Na een lange zoektocht vindt Caitríona de kelk in een afgelegen klooster. Bijna weten de tempeliers het voorwerp nog te bemachtigen. Maar als na een bloedige veldslag de meeste tempeliers zijn gedood en hun commandant door Caitríona's zusje Alethea wordt vermoord, kan zij de beker meenemen naar Schotland om hem daar in veiligheid te brengen. 

Visioenen 

"De gewijde beker" is een stuk minder spannend dan de vorige twee delen van de trilogie. Pas als een moorse roversbende Alethea ontvoert -op pagina 210- komt er een beetje vaart in het verhaal. Er zitten ook nogal wat onwaarschijnlijkheden in het boek. Als Alethea aan de roversbende is ontsnapt, besluit ze non te worden in het klooster waar de kelk zich bevindt.

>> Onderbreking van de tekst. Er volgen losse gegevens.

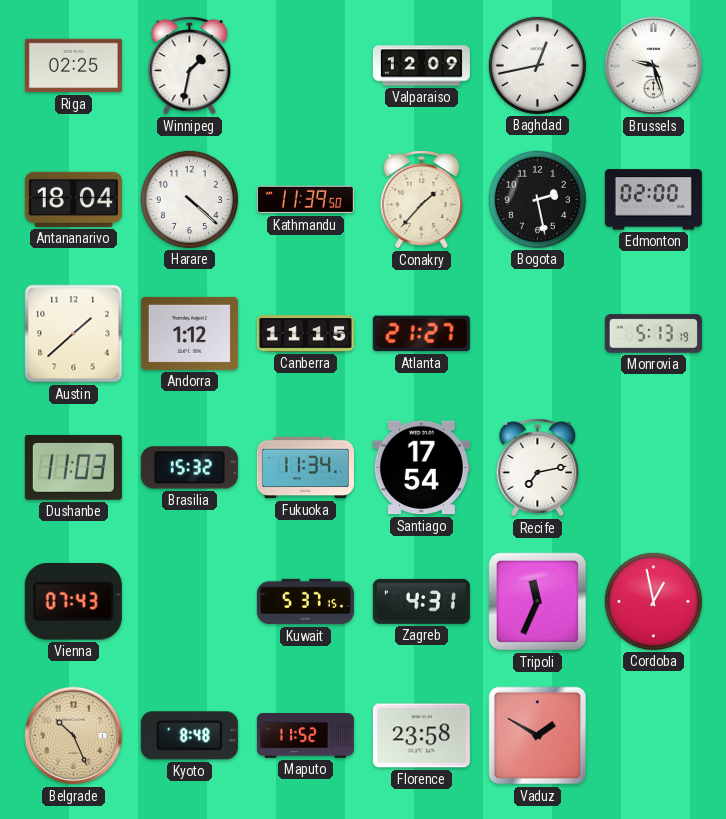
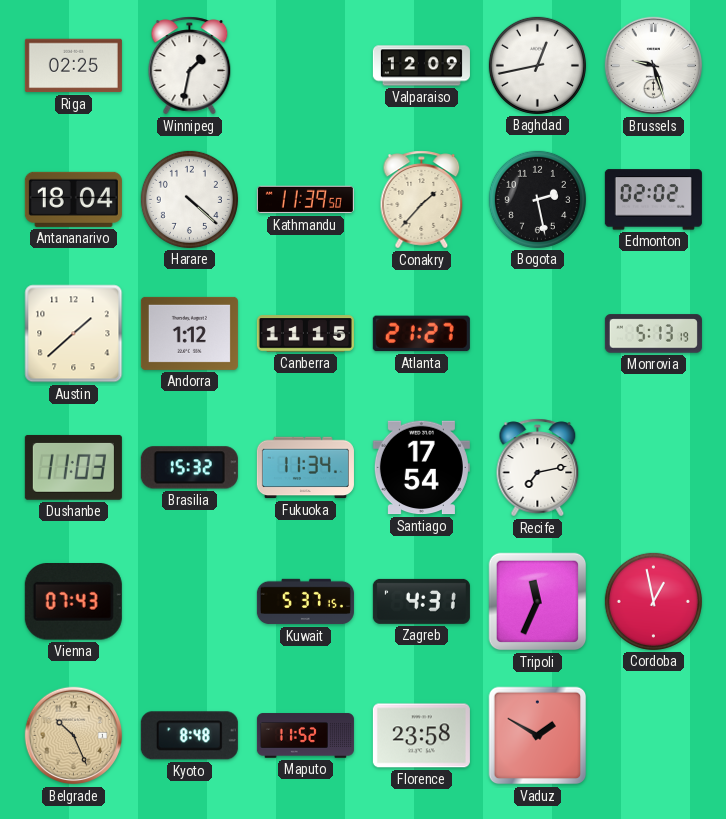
Edmonton: 02:00 -> 02:02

Deze keuze sluit in het geheel niet aan bij het karakter van Alethea, maar haar motivatie vermeldt Lawhead nergens. 

Het mythisch aspect speelt in dit deel een grotere rol dan in de andere delen. Caitríona krijgt regelmatig visioenen, die het verhaal een nieuwe wending geven. Sommige lezers zullen zich begrijpelijk storen aan de visioenen, vooral aan het belangrijkste visioen, waarin Jezus Zelf aan Caitríona verschijnt als zij uit de heilige beker heeft gedronken. "Hij bood haar de beker aan; toen ze aarzelde, plaatste hij de beker in haar hand en legde zijn eigen hand eroverheen (). Cait hief de beker op en dronk de wijn. Deze smaakte wrang, maar ze dronk de beker helemaal leeg. Yeshua glimlachte; hij maakte zijn duifgrijze mantel los en legde die om haar schouders. Hij legde zijn hand op haar wang, glimlachte en kuste haar op het voorhoofd." Na dit visoen blijkt Caitríona dieprode striemen op haar handen en voeten en in haar zij te hebben. De abdis van het klooster leidt daaruit af dat Caitríona de volgende uitverkorene is om over de beker te waken. 

Ze zal het waardevolle voorwerp naar haar woonplaats in Schotland brengen, waar haar grootvader Murdo voor de monnikenorde Célé Dé een klooster heeft gesticht. Deze orde heeft zich al in een vroeg stadium losgemaakt van de Rooms-Katholieke Kerk. 

Gekunsteld 

In elk deel van de trilogie hanteert Lawhead een tweede verhaallijn over de Célé Dé in de twintigste eeuw. Vooral in de eerste twee delen komt deze verhaallijn gekunsteld over, omdat het verband met de belevenissen van de Schotse familie in het verre verleden niet duidelijk wordt. Pas aan het einde van deel drie vloeien de verhaallijnen samen als blijkt dat de orde anno 1916 nog steeds in het bezit is van de heilige voorwerpen die door Murdo, Duncan en Caitríona naar Schotland zijn gebracht. Maar dan nog blijft het gevoel dat Lawhead de voortzetting van de orde tot in de twintigste eeuw beter uit zijn trilogie had kunnen weglaten. 

De drie delen laten zich niet zo gemakkelijk afzonderlijk lezen. Lawhead introduceert nogal eens begrippen en personen -waaronder tempeliers en Célé Dé- die hij pas veel later of in het geheel niet toelicht. Maar de lezer die zich hier niet al te veel aan stoort, vindt in "De gewijde beker" een vlotgeschreven verhaal, dat met name de tijd van de kruistochten goed weergeeft. 

N.a.v. "De gewijde beker", door Stephen Lawhead; uitg. Mozaïek, Zoetermeer, 2004; ISBN 90 239 9103 6; 439 blz.